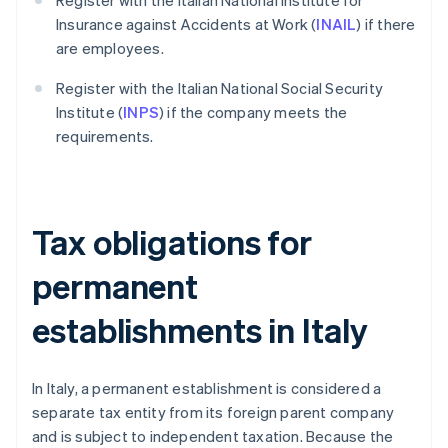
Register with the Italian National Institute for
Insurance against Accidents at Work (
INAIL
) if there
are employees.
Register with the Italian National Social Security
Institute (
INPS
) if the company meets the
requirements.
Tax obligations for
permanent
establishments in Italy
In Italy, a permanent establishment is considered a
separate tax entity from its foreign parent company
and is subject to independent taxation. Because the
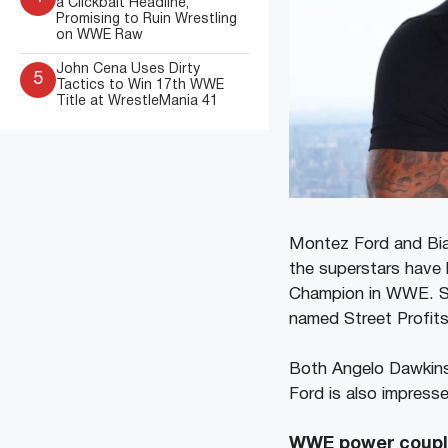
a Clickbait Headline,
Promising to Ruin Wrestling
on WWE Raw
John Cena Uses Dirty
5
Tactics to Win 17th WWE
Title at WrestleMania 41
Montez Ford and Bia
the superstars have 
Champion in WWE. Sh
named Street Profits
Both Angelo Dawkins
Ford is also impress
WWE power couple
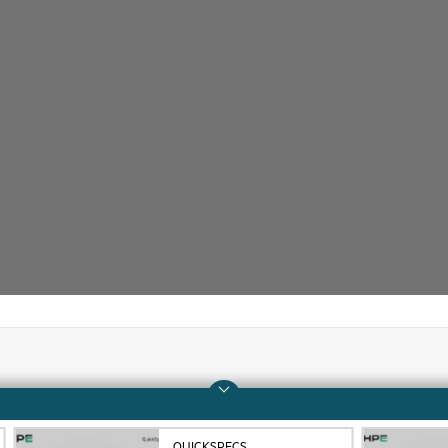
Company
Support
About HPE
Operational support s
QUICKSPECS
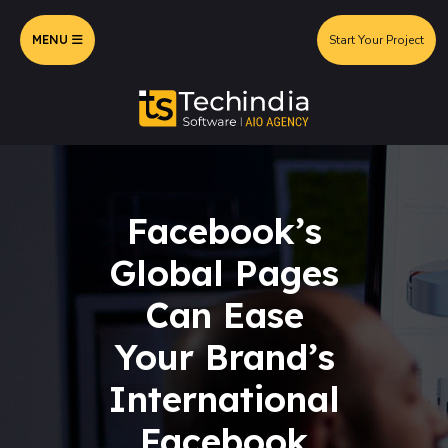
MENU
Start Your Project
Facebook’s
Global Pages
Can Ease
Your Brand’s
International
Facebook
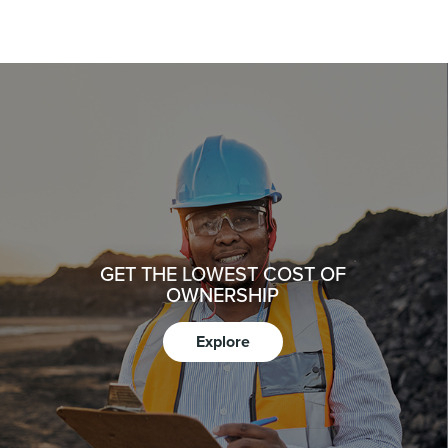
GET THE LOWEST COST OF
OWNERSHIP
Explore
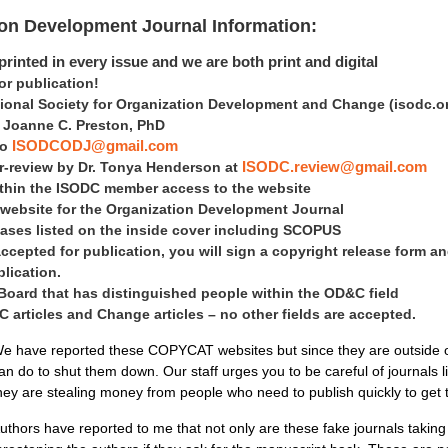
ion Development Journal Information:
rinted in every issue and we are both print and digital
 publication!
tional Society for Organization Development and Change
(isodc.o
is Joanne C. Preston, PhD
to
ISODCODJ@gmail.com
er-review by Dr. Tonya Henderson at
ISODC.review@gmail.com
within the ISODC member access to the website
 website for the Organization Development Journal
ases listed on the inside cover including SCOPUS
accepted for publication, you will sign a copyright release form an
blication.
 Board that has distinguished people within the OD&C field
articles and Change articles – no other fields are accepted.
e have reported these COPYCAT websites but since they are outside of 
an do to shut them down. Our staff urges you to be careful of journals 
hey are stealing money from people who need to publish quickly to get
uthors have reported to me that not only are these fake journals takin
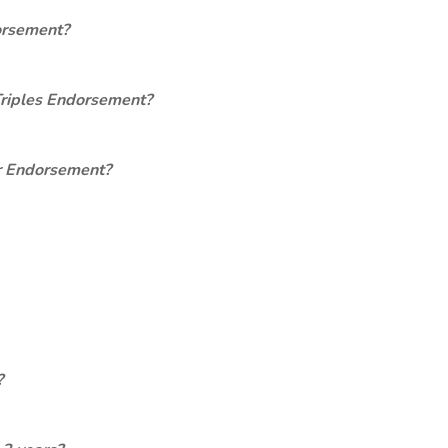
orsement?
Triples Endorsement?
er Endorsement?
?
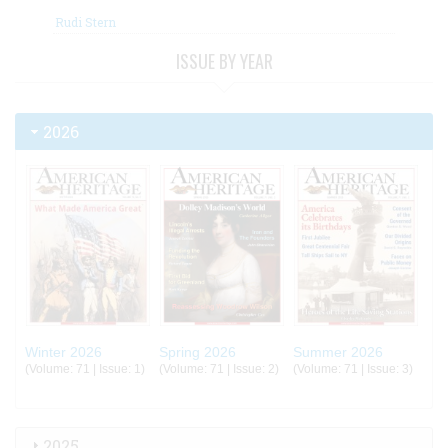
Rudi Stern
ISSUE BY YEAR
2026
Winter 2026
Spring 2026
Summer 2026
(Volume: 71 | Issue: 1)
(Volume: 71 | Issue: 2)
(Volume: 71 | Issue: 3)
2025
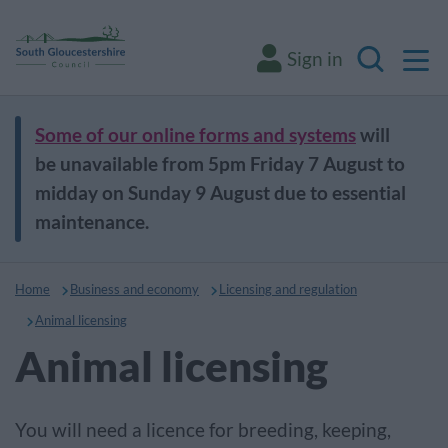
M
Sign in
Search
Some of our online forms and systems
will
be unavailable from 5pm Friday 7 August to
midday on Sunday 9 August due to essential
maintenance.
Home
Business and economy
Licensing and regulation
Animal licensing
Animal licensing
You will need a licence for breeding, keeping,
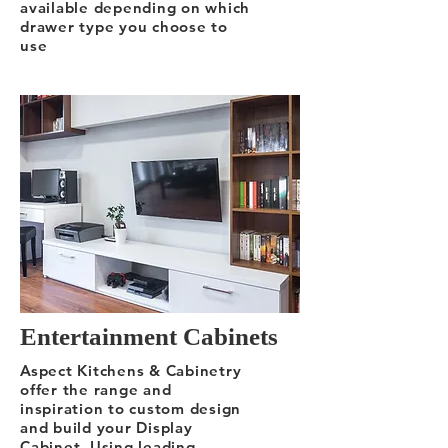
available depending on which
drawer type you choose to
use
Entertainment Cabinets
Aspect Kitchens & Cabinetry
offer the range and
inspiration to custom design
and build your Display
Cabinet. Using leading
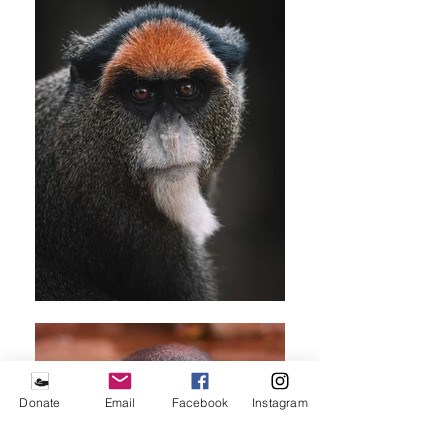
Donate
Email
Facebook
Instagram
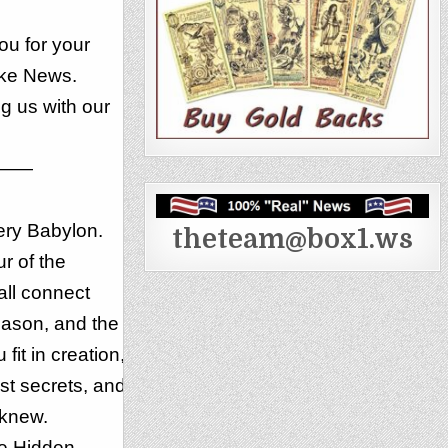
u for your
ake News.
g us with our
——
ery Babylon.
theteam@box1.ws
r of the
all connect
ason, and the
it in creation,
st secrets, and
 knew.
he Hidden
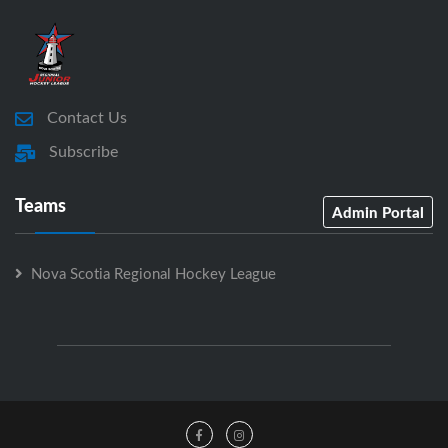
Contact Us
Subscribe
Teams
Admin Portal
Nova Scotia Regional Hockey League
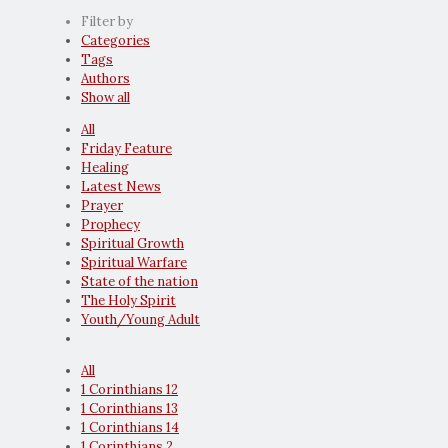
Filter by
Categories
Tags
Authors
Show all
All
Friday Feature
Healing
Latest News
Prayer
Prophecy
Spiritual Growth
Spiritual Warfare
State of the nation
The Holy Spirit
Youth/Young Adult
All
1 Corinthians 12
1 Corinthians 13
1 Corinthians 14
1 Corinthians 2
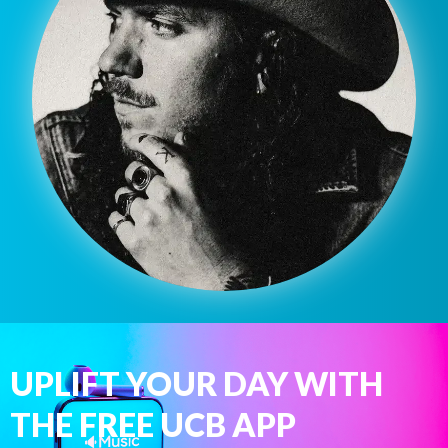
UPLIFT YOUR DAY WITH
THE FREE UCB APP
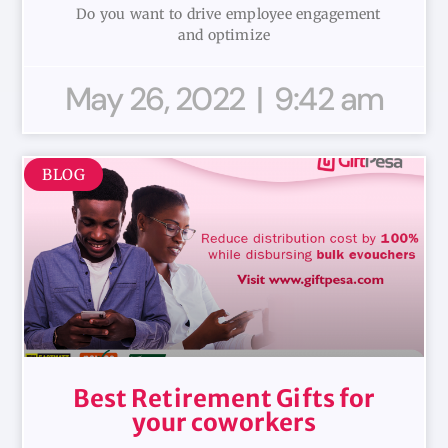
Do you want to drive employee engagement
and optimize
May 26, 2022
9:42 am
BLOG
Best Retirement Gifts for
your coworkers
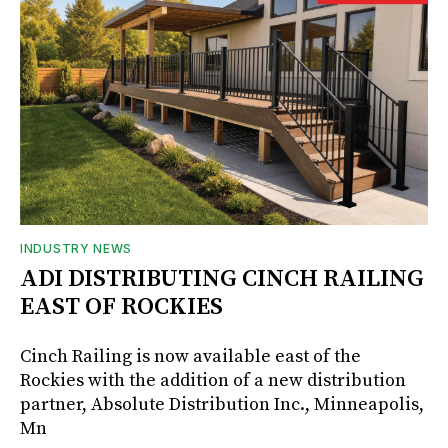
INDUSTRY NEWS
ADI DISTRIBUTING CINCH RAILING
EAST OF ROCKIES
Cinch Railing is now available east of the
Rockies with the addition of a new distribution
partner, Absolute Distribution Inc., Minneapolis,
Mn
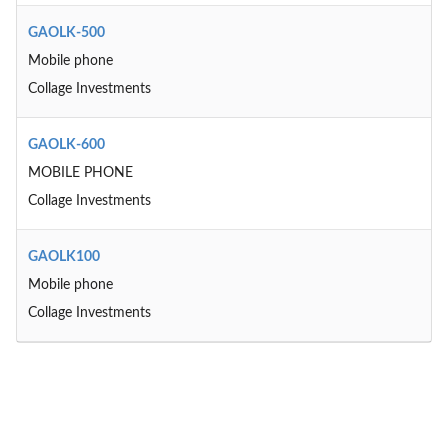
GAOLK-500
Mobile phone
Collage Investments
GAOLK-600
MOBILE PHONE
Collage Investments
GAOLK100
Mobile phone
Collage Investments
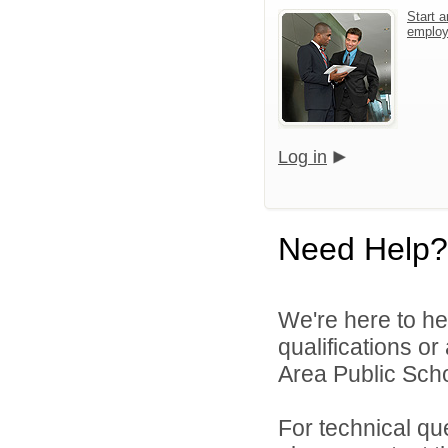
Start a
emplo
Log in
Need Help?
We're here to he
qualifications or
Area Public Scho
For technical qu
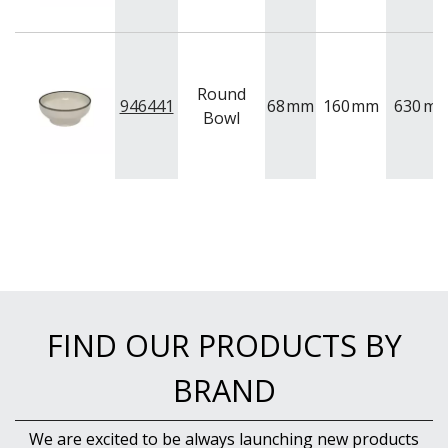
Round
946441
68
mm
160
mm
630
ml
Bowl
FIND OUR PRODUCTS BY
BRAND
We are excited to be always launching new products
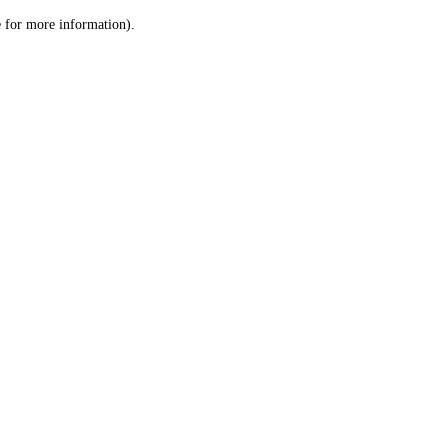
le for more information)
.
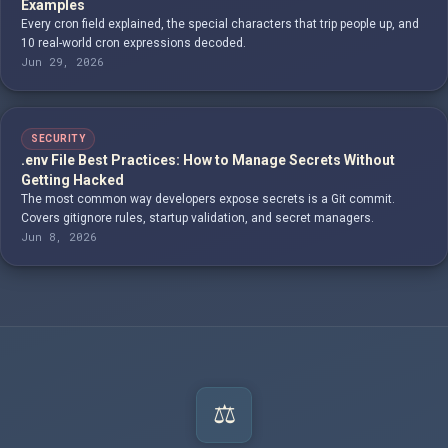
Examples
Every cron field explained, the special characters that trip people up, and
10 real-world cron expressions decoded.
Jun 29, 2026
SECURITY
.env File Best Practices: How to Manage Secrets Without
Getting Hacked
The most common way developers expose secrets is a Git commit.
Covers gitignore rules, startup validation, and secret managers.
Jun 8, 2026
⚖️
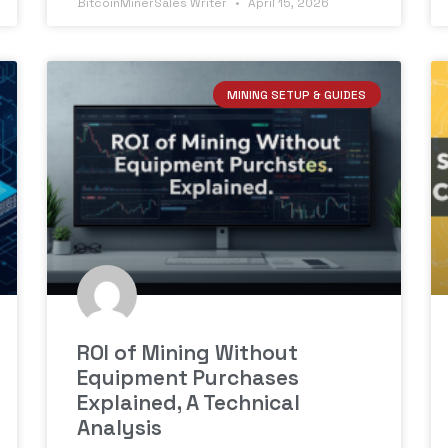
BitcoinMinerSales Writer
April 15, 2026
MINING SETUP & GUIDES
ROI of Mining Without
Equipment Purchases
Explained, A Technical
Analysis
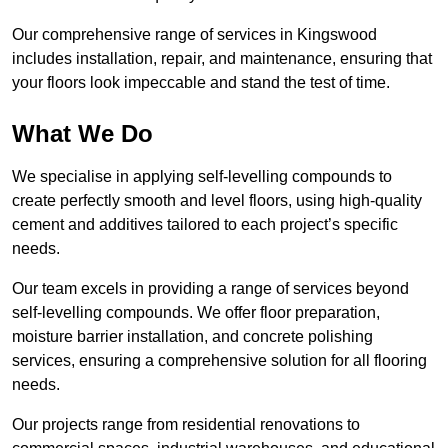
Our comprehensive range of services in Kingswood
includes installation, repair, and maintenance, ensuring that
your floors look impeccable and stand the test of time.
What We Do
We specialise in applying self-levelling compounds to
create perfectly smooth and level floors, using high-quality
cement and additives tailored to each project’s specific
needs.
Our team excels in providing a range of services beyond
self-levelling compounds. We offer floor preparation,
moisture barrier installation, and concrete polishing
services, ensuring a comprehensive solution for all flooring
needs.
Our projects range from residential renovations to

* What is needed
Go through the entries above and output them exactly, without pictures.

* Result of the exercise
Register with the Italian National Institute for
Insurance against Accidents at Work (
INAIL
) if there
are employees.
Register with the Italian National Social Security
Institute (
INPS
) if the company meets the
requirements.
Tax obligations for
permanent
establishments in Italy
In Italy, a permanent establishment is considered a
separate tax entity from its foreign parent company
and is subject to independent taxation. Because the
a Clickbait Headline,
Promising to Ruin Wrestling
on WWE Raw
John Cena Uses Dirty
5
Tactics to Win 17th WWE
Title at WrestleMania 41
Montez Ford and Bia
the superstars have 
Champion in WWE. Sh
named Street Profits
Both Angelo Dawkins
Ford is also impress
WWE power couple
Company
Support
About HPE
Operational support s
QUICKSPECS
MENU
Start Your Project
Facebook’s
Global Pages
Can Ease
Your Brand’s
International
Facebook
GET THE LOWEST COST OF
OWNERSHIP
Explore
ion Development Journal Information:
rinted in every issue and we are both print and digital
 publication!
tional Society for Organization Development and Change
(isodc.o
is Joanne C. Preston, PhD
to
ISODCODJ@gmail.com
er-review by Dr. Tonya Henderson at
ISODC.review@gmail.com
within the ISODC member access to the website
 website for the Organization Development Journal
ases listed on the inside cover including SCOPUS
accepted for publication, you will sign a copyright release form an
blication.
 Board that has distinguished people within the OD&C field
articles and Change articles – no other fields are accepted.
e have reported these COPYCAT websites but since they are outside of 
an do to shut them down. Our staff urges you to be careful of journals 
hey are stealing money from people who need to publish quickly to get
uthors have reported to me that not only are these fake journals takin
orsement?
Triples Endorsement?
er Endorsement?
?
Rudi Stern
ISSUE BY YEAR
2026
Winter 2026
Spring 2026
Summer 2026
(Volume: 71 | Issue: 1)
(Volume: 71 | Issue: 2)
(Volume: 71 | Issue: 3)
2025
M
Sign in
Search
Some of our online forms and systems
will
be unavailable from 5pm Friday 7 August to
midday on Sunday 9 August due to essential
maintenance.
Home
Business and economy
Licensing and regulation
Animal licensing
Animal licensing
You will need a licence for breeding, keeping,
available depending on which
drawer type you choose to
use
Entertainment Cabinets
Aspect Kitchens & Cabinetry
offer the range and
inspiration to custom design
and build your Display
Cabinet. Using leading
Donate
Email
Facebook
Instagram
u for your
ake News.
g us with our
——
ery Babylon.
theteam@box1.ws
r of the
all connect
ason, and the
it in creation,
st secrets, and
 knew.
he Hidden
Contact Us
Subscribe
Teams
Admin Portal
Nova Scotia Regional Hockey League
Filter by
Categories
Tags
Authors
Show all
All
Friday Feature
Healing
Latest News
Prayer
Prophecy
Spiritual Growth
Spiritual Warfare
State of the nation
The Holy Spirit
Youth/Young Adult
All
1 Corinthians 12
1 Corinthians 13
1 Corinthians 14
1 Corinthians 2
UPLIFT YOUR DAY WITH
THE FREE UCB APP
Do you want to drive employee engagement
and optimize
May 26, 2022
9:42 am
BLOG
Best Retirement Gifts for
your coworkers
INDUSTRY NEWS
ADI DISTRIBUTING CINCH RAILING
EAST OF ROCKIES
Cinch Railing is now available east of the
Rockies with the addition of a new distribution
partner, Absolute Distribution Inc., Minneapolis,
Mn
GAOLK-500
Mobile phone
Collage Investments
GAOLK-600
MOBILE PHONE
Collage Investments
GAOLK100
Mobile phone
Collage Investments
Start a
emplo
Log in
Need Help?
We're here to he
qualifications or
Area Public Scho
For technical qu
Round
946441
68
mm
160
mm
630
ml
Bowl
FIND OUR PRODUCTS BY
BRAND
We are excited to be always launching new products
le for more information)
.
Examples
Every cron field explained, the special characters that trip people up, and
10 real-world cron expressions decoded.
Jun 29, 2026
SECURITY
.env File Best Practices: How to Manage Secrets Without
Getting Hacked
The most common way developers expose secrets is a Git commit.
Covers gitignore rules, startup validation, and secret managers.
Jun 8, 2026
⚖️
BitcoinMinerSales Writer
April 15, 2026
MINING SETUP & GUIDES
ROI of Mining Without
Equipment Purchases
Explained, A Technical
Analysis
Our comprehensive range of services in Kingswood
includes installation, repair, and maintenance, ensuring that
your floors look impeccable and stand the test of time.
What We Do
We specialise in applying self-levelling compounds to
create perfectly smooth and level floors, using high-quality
cement and additives tailored to each project’s specific
needs.
Our team excels in providing a range of services beyond
self-levelling compounds. We offer floor preparation,
moisture barrier installation, and concrete polishing
services, ensuring a comprehensive solution for all flooring
needs.
Our projects range from residential renovations to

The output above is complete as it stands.